» **TASK DIRECTIONS**: Although pictures appear in the data, the answer should contain only the lines from its start through the line with "L’avènement d’une véritable", written out exactly.

[Saved entries]

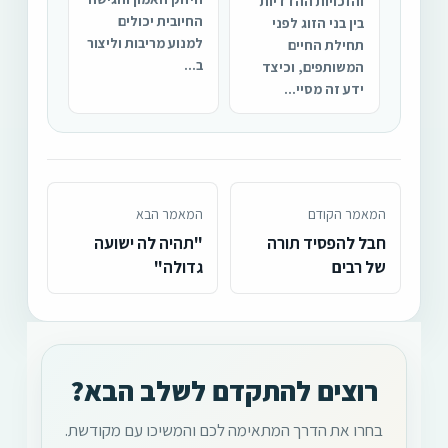
והזכויות ההדדיות
החיובית יכולים
בין בני הזוג לפני
למנוע מריבות וליצור
תחילת החיים
ב...
המשותפים, וכיצד
ידע זה מסיי...
המאמר הקודם
המאמר הבא
חבל להפסיד תורה
"תהיה לה ישועה
של רבים
גדולה"
רוצים להתקדם לשלב הבא?
בחרו את הדרך המתאימה לכם והמשיכו עם מקודשת.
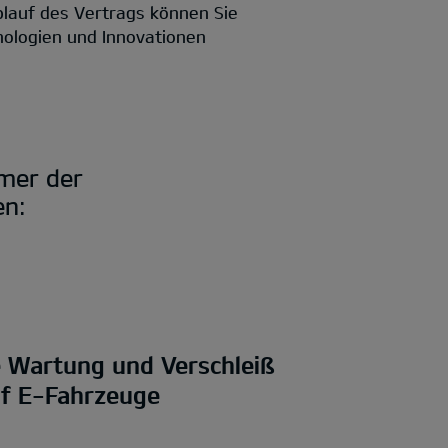
blauf des Vertrags können Sie
nologien und Innovationen
mmer der
en:
e Wartung und Verschleiß
uf E-Fahrzeuge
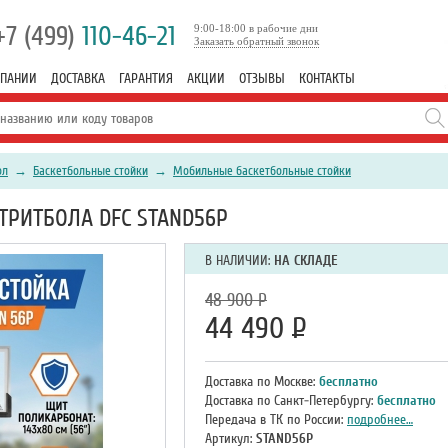
+7 (499)
110-46-21
9:00-18:00 в рабочие дни
Заказать обратный звонок
МПАНИИ
ДОСТАВКА
ГАРАНТИЯ
АКЦИИ
ОТЗЫВЫ
КОНТАКТЫ
ол
→
Баскетбольные стойки
→
Мобильные баскетбольные стойки
ТРИТБОЛА DFC STAND56P
В НАЛИЧИИ:
НА СКЛАДЕ
48 900
Р
44 490
Р
Доставка по Москве:
бесплатно
Доставка по Санкт-Петербургу:
бесплатно
Передача в ТК по России:
подробнее…
Артикул:
STAND56P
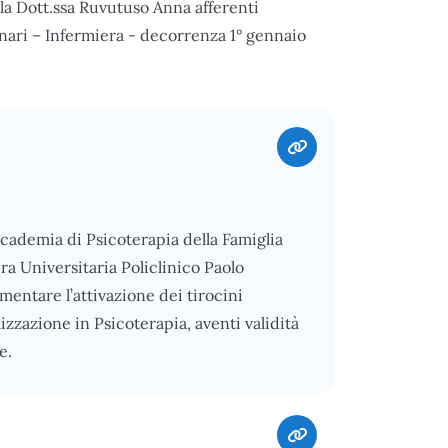
lla Dott.ssa Ruvutuso Anna afferenti
ionari – Infermiera - decorrenza 1° gennaio
ccademia di Psicoterapia della Famiglia
a Universitaria Policlinico Paolo
mentare l’attivazione dei tirocini
alizzazione in Psicoterapia, aventi validità
e.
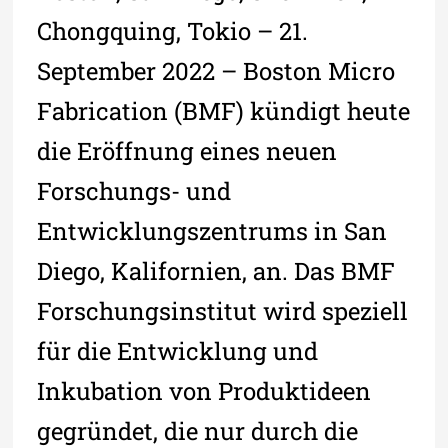
Chongquing, Tokio – 21.
September 2022 – Boston Micro
Fabrication (BMF) kündigt heute
die Eröffnung eines neuen
Forschungs- und
Entwicklungszentrums in San
Diego, Kalifornien, an. Das BMF
Forschungsinstitut wird speziell
für die Entwicklung und
Inkubation von Produktideen
gegründet, die nur durch die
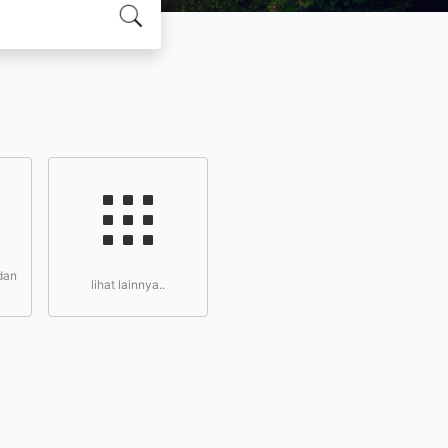
dan
lihat lainnya..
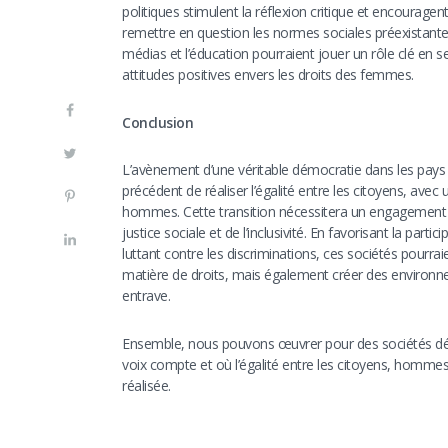
politiques stimulent la réflexion critique et encouragent
remettre en question les normes sociales préexistantes
médias et l’éducation pourraient jouer un rôle clé en s
attitudes positives envers les droits des femmes.
Conclusion
L’avènement d’une véritable démocratie dans les pay
précédent de réaliser l’égalité entre les citoyens, avec 
hommes. Cette transition nécessitera un engagement si
justice sociale et de l’inclusivité. En favorisant la par
luttant contre les discriminations, ces sociétés pourra
matière de droits, mais également créer des environne
entrave.
Ensemble, nous pouvons œuvrer pour des sociétés démo
voix compte et où l’égalité entre les citoyens, hom
réalisée.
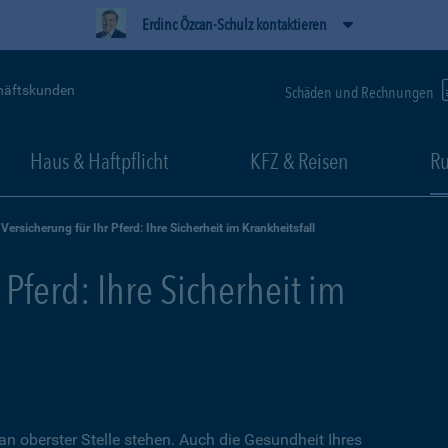
Erdinc Özcan-Schulz kontaktieren
häftskunden
Schäden und Rechnungen
Haus & Haftpflicht
KFZ & Reisen
Ru
Versicherung für Ihr Pferd: Ihre Sicherheit im Krankheitsfall
 Pferd: Ihre Sicherheit im
an oberster Stelle stehen. Auch die Gesundheit Ihres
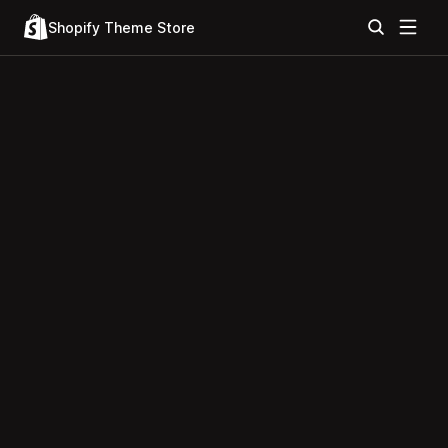
Shopify Theme Store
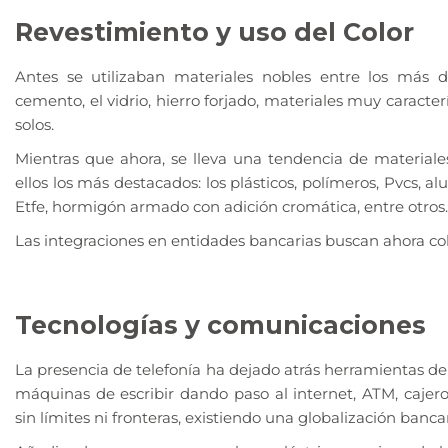
Revestimiento y uso del Color
Antes se utilizaban materiales nobles entre los más de
cemento, el vidrio, hierro forjado, materiales muy caracter
solos.
Mientras que ahora, se lleva una tendencia de materiales
ellos los más destacados: los plásticos, polímeros, Pvcs, alum
Etfe, hormigón armado con adición cromática, entre otros.
Las integraciones en entidades bancarias buscan ahora col
Tecnologías y comunicaciones
La presencia de telefonía ha dejado atrás herramientas d
máquinas de escribir dando paso al internet, ATM, cajero
sin límites ni fronteras, existiendo una globalización banca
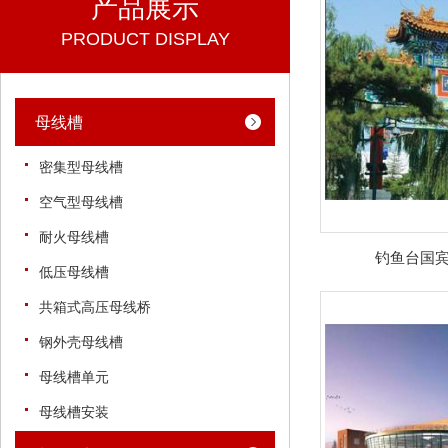
产品展示
PRODUCT DISPLAY
母线槽
密集型母线槽
空气型母线槽
耐火母线槽
钓鱼台国宾
低压母线槽
共箱式高压母线桥
钢外壳母线槽
母线槽单元
母线槽安装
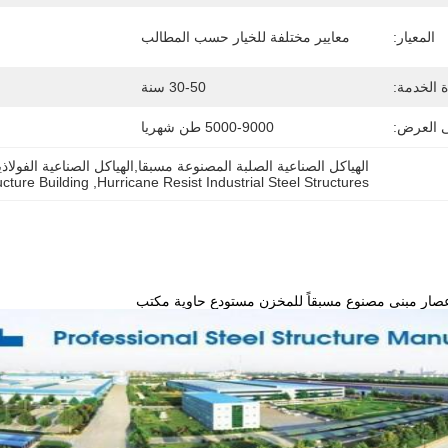
المعيار:
معايير مختلفة للخيار حسب المطالب
ة الخدمة:
30-50 سنة
ى العرض:
5000-9000 طن شهريا
الهياكل الصناعية الصلبة المصنوعة مسبقا,الهياكل الصناعية الفولاذ
cture Building
, 
Hurricane Resist Industrial Steel Structures
عصار مبنى مصنوع مسبقاً للمخزن مستودع حاوية مكتب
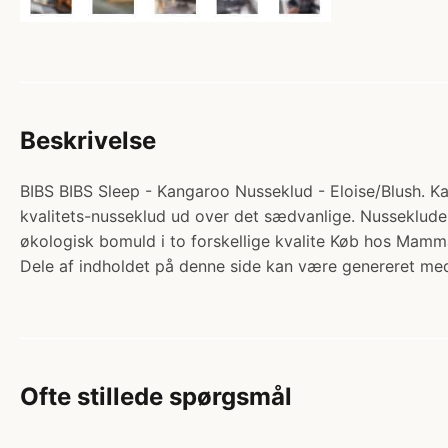
Beskrivelse
BIBS BIBS Sleep - Kangaroo Nusseklud - Eloise/Blush. Ka
kvalitets-nusseklud ud over det sædvanlige. Nussekluden
økologisk bomuld i to forskellige kvalite Køb hos Mam
Dele af indholdet på denne side kan være genereret med
Ofte stillede spørgsmål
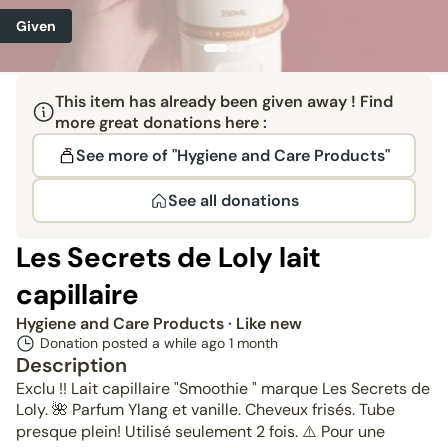
Given
This item has already been given away ! Find
more great donations here :
See more of "Hygiene and Care Products"
See all donations
Les Secrets de Loly lait
capillaire
Hygiene and Care Products
· Like new
Donation posted a while ago
1 month
Description
Exclu !! Lait capillaire "Smoothie " marque Les Secrets de
Loly. 🌺 Parfum Ylang et vanille. Cheveux frisés. Tube
presque plein! Utilisé seulement 2 fois. ⚠️ Pour une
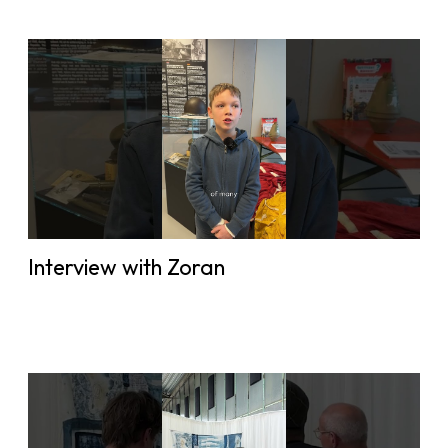
Interview with Zoran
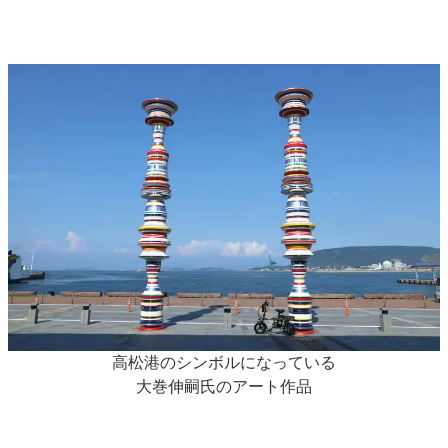
高松港のシンボルになっている
大巻伸嗣氏のアート作品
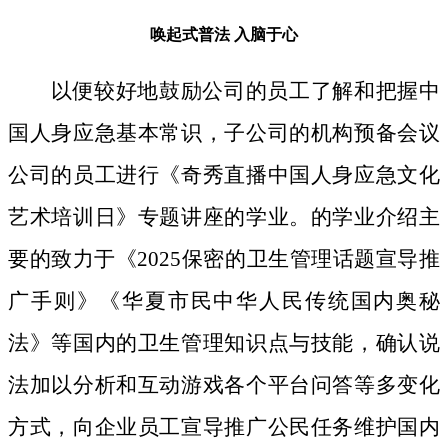
唤起式普法
入脑于心
以便较好地鼓励公司的员工了解和把握中
国人身应急基本常识，子公司的机构预备会议
公司的员工进行《奇秀直播中国人身应急文化
艺术培训日》专题讲座的学业。的学业介绍主
要的致力于《2025保密的卫生管理话题宣导推
广手则》《华夏市民中华人民传统国内奥秘
法》等国内的卫生管理知识点与技能，确认说
法加以分析和互动游戏各个平台问答等多变化
方式，向企业员工宣导推广公民任务维护国内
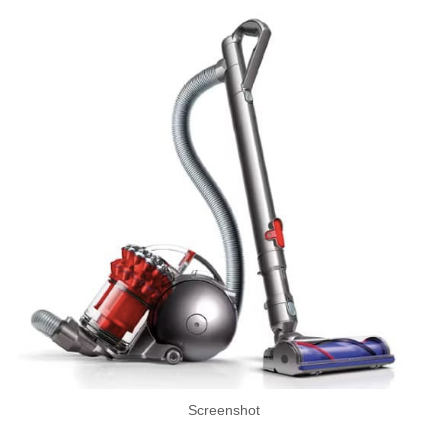
Screenshot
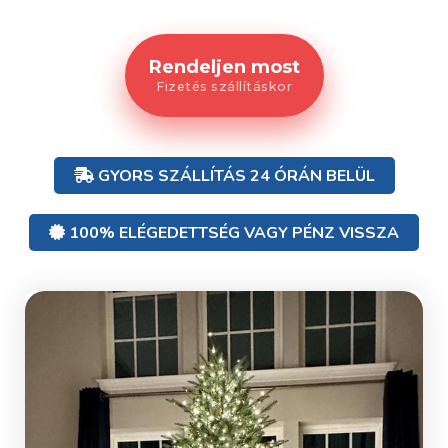
Rendeljen most
Fizetés szállításkor
GYORS SZÁLLÍTÁS 24 ÓRÁN BELÜL
100% ELÉGEDETTSÉG VAGY PÉNZ VISSZA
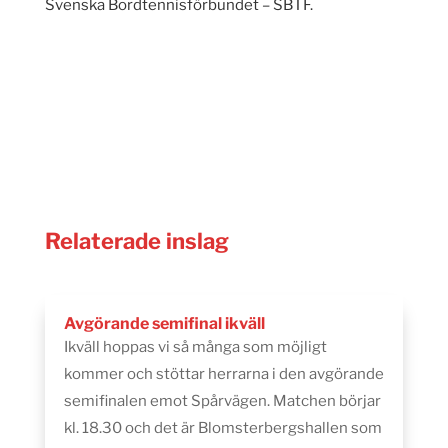
Svenska Bordtennisförbundet – SBTF.
Relaterade inslag
Avgörande semifinal ikväll
Ikväll hoppas vi så många som möjligt
kommer och stöttar herrarna i den avgörande
semifinalen emot Spårvägen. Matchen börjar
kl. 18.30 och det är Blomsterbergshallen som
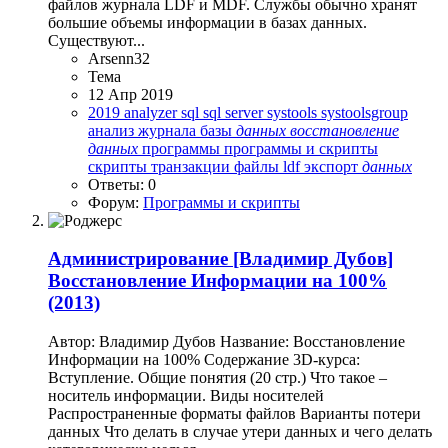
файлов журнала LDF и MDF. Службы обычно хранят
большие объемы информации в базах данных.
Существуют...
Arsenn32
Тема
12 Апр 2019
2019
analyzer
sql
sql server
systools
systoolsgroup
анализ журнала
базы
данных
восстановление
данных
программы
программы и скрипты
скрипты
транзакции
файлы ldf
экспорт
данных
Ответы: 0
Форум:
Программы и скрипты
Администрирование
[Владимир Дубов]
Восстановление Информации на 100%
(2013)
Автор: Владимир Дубов Название: Восстановление
Информации на 100% Содержание 3D-курса:
Вступление. Общие понятия (20 стр.) Что такое –
носитель информации. Виды носителей
Распространенные форматы файлов Варианты потери
данных Что делать в случае утери данных и чего делать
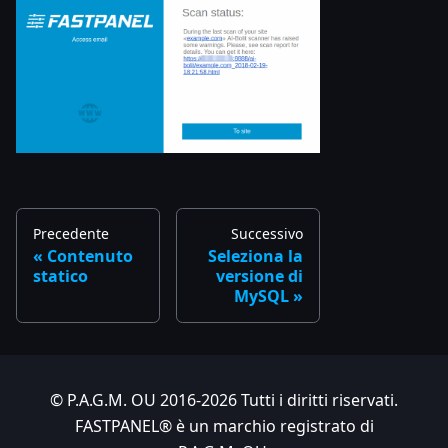
Precedente
Successivo
Contenuto
Seleziona la
statico
versione di
MySQL
© P.A.G.M. OU 2016-2026 Tutti i diritti riservati.
FASTPANEL® è un marchio registrato di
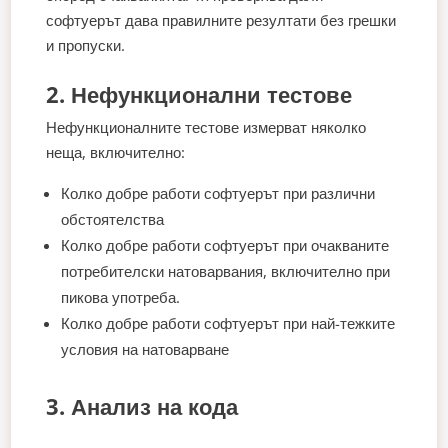
софтуерът дава правилните резултати без грешки
и пропуски.
2. Нефункционални тестове
Нефункционалните тестове измерват няколко
неща, включително:
Колко добре работи софтуерът при различни
обстоятелства
Колко добре работи софтуерът при очакваните
потребителски натоварвания, включително при
пикова употреба.
Колко добре работи софтуерът при най-тежките
условия на натоварване
3. Анализ на кода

» **RESULT FOR THIS EXERCISE**:
והזכויות ההדדיות
החיובית יכולים
בין בני הזוג לפני
למנוע מריבות וליצור
תחילת החיים
ב...
המשותפים, וכיצד
ידע זה מסיי...
המאמר הקודם
המאמר הבא
חבל להפסיד תורה
"תהיה לה ישועה
של רבים
גדולה"
רוצים להתקדם לשלב הבא?
בחרו את הדרך המתאימה לכם והמשיכו עם מקודשת.
blauf des Vertrags können Sie
nologien und Innovationen
mmer der
en:
e Wartung und Verschleiß
uf E-Fahrzeuge
+7 (499)
110-46-21
9:00-18:00 в рабочие дни
Заказать обратный звонок
МПАНИИ
ДОСТАВКА
ГАРАНТИЯ
АКЦИИ
ОТЗЫВЫ
КОНТАКТЫ
ол
→
Баскетбольные стойки
→
Мобильные баскетбольные стойки
ТРИТБОЛА DFC STAND56P
В НАЛИЧИИ:
НА СКЛАДЕ
48 900
Р
44 490
Р
Доставка по Москве:
бесплатно
Доставка по Санкт-Петербургу:
бесплатно
Передача в ТК по России:
подробнее…
Артикул:
STAND56P
lla Dott.ssa Ruvutuso Anna afferenti
ionari – Infermiera - decorrenza 1° gennaio
ccademia di Psicoterapia della Famiglia
a Universitaria Policlinico Paolo
mentare l’attivazione dei tirocini
alizzazione in Psicoterapia, aventi validità
e.
Chongquing, Tokio – 21.
September 2022 – Boston Micro
Fabrication (BMF) kündigt heute
die Eröffnung eines neuen
Forschungs- und
Entwicklungszentrums in San
Diego, Kalifornien, an. Das BMF
Forschungsinstitut wird speziell
für die Entwicklung und
Inkubation von Produktideen
gegründet, die nur durch die
dan
lihat lainnya..
politiques stimulent la réflexion critique et encouragent
remettre en question les normes sociales préexistantes
médias et l’éducation pourraient jouer un rôle clé en s
attitudes positives envers les droits des femmes.
Conclusion
L’avènement d’une véritable démocratie dans les pay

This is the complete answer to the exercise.